Problem → Give the listing again exactly, skipping any pictures it holds.

Provided data →
BEGIN
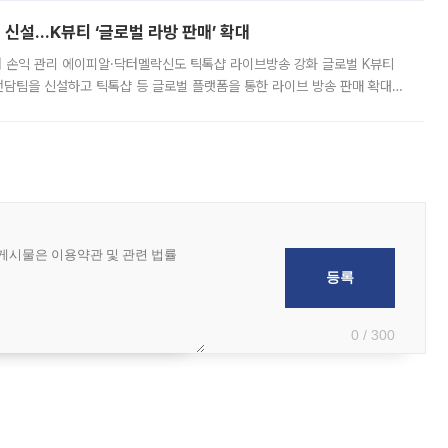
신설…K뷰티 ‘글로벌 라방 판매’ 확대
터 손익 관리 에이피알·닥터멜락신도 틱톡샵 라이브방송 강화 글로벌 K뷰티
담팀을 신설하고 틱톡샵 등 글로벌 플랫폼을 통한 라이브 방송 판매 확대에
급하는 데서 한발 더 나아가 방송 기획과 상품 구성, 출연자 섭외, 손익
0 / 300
END
Finished exercise →
신설…K뷰티 ‘글로벌 라방 판매’ 확대
터 손익 관리 에이피알·닥터멜락신도 틱톡샵 라이브방송 강화 글로벌 K뷰티
담팀을 신설하고 틱톡샵 등 글로벌 플랫폼을 통한 라이브 방송 판매 확대에
급하는 데서 한발 더 나아가 방송 기획과 상품 구성, 출연자 섭외, 손익
0 / 300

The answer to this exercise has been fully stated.